Liverpool Secures Víctor Muñoz as Iraola Era Begins
Liverpool have wasted no time backing Andoni Iraola. Before he has taken charge of a competitive game, the new head coach has his first signing: Víctor Muñoz, the Osasuna winger who has just cost the club £34.5m.
The deal, sealed by triggering the Spaniard’s release clause, shuts the door on Newcastle and a queue of other admirers and sends a clear early message about the direction of Iraola’s Liverpool. Pace. Intensity. And a touch of La Liga familiarity.
Iraola gets his man
Muñoz will sign a six-year contract once he completes a medical on Wednesday in Atlanta, where he is currently on World Cup duty with Spain. Liverpool have tracked him for a long time, but the move accelerated the moment Iraola walked through the door at Anfield.
The Basque coach, who built his reputation on aggressive, front-foot football and spent the bulk of his playing days at Athletic Bilbao, has kept a close eye on La Liga since moving into management. Muñoz, with his direct running and willingness to attack defenders, stood out.

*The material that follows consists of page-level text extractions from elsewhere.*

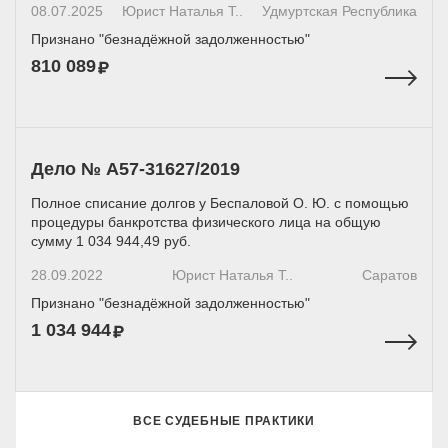
08.07.2025
Юрист Наталья Т..
Удмуртская Республика
Признано "безнадёжной задолженностью"
810 089
Дело № А57-31627/2019
Полное списание долгов у Беспаловой О. Ю. с помощью
процедуры банкротства физического лица на общую
сумму 1 034 944,49 руб.
28.09.2022
Юрист Наталья Т..
Саратов
Признано "безнадёжной задолженностью"
1 034 944
ВСЕ СУДЕБНЫЕ ПРАКТИКИ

This is not a punt on potential plucked from a data sheet. Liverpool’s recruitment team had followed his rise in Pamplona, and Iraola’s arrival simply pushed the club from admiration to action.
Beating heavyweight competition
Liverpool have not been alone in their admiration. Manchester United and Bayer Leverkusen both monitored the 22-year-old, while Barcelona and Real Madrid – clubs he represented at youth level – also placed him on their summer shortlists before choosing to pursue other options.

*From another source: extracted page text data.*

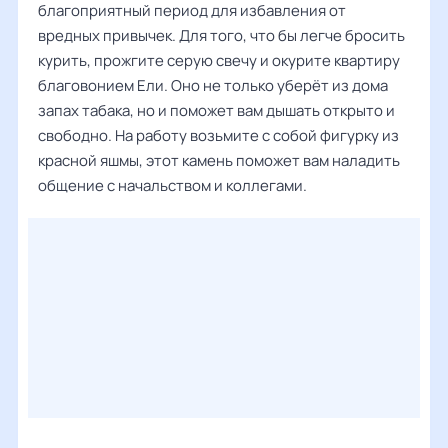
благоприятный период для избавления от
вредных привычек. Для того, что бы легче бросить
курить, прожгите серую свечу и окурите квартиру
благовонием Ели. Оно не только уберёт из дома
запах табака, но и поможет вам дышать открыто и
свободно. На работу возьмите с собой фигурку из
красной яшмы, этот камень поможет вам наладить
общение с начальством и коллегами.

Newcastle went further than that. They pushed hard, only to see Liverpool move decisively and hit the release clause. In a market where top-level wide forwards are scarce and expensive, Liverpool have taken the initiative.
Versatility and raw speed
Muñoz offers Iraola what every modern manager craves: flexibility in the front line. Naturally a winger, he can operate on either flank and has also been used through the middle as a central striker.

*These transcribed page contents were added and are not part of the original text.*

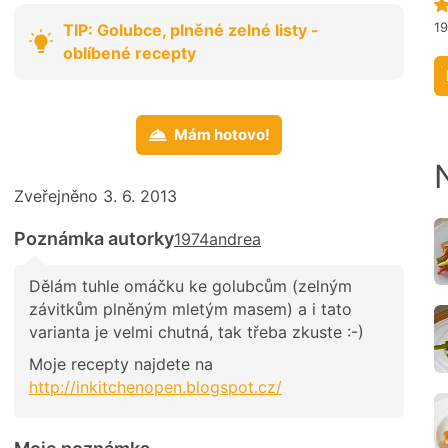
1
TIP: Golubce, plněné zelné listy -
oblíbené recepty
Mám hotovo!
Zveřejněno 3. 6. 2013
Poznámka autorky
1974andrea
Dělám tuhle omáčku ke golubcům (zelným
závitkům plněným mletým masem) a i tato
varianta je velmi chutná, tak třeba zkuste :-)
Moje recepty najdete na
http://inkitchenopen.blogspot.cz/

For a Liverpool side stepping into a new era, that versatility is gold. It allows Iraola to shuffle his attacking pieces without tearing up the structure of the team, and it fits a broader transfer plan built around one core idea: get faster.
Speed is one of Muñoz’s defining traits. He stretches games, drags defensive lines backwards and forces mistakes from full-backs who dare to step too high. In Iraola’s high-energy system, that ability to turn defence into attack in a heartbeat is not a luxury; it is the point.
Breaking into Spain and the World Cup stage
Muñoz’s rise has not gone unnoticed in Spain. He made his senior international debut in March and marked it with a goal against Serbia, a sharp reminder of his penalty-box instincts as well as his work out wide.
He remained on the bench as an unused substitute in the draw with Cape Verde, but his presence in the World Cup squad at 22 underlines how quickly his reputation has grown. Liverpool are buying a player on the way up, not one at his ceiling.
Chiesa’s future still in the balance
One thing Muñoz’s arrival will not do is immediately push Federico Chiesa out of the door. The Italian, used only sparingly under Arne Slot, could find a more natural home in Iraola’s more vertical, transition-heavy style. There is a version of this Liverpool where both coexist, rotating across the front line.
Chiesa, though, wants minutes. He remains open to leaving if he cannot see a clear path to regular football. Muñoz’s signing adds quality and competition. It also sharpens the question facing the Italian and the club in the weeks ahead.
Liverpool have made their first move of the Iraola era, and it is a bold one. A £34.5m winger, six years on the books, built for speed and La Liga-tuned intensity. The next question is simple: who follows him through the door, and who decides this new Liverpool is moving too fast to wait around?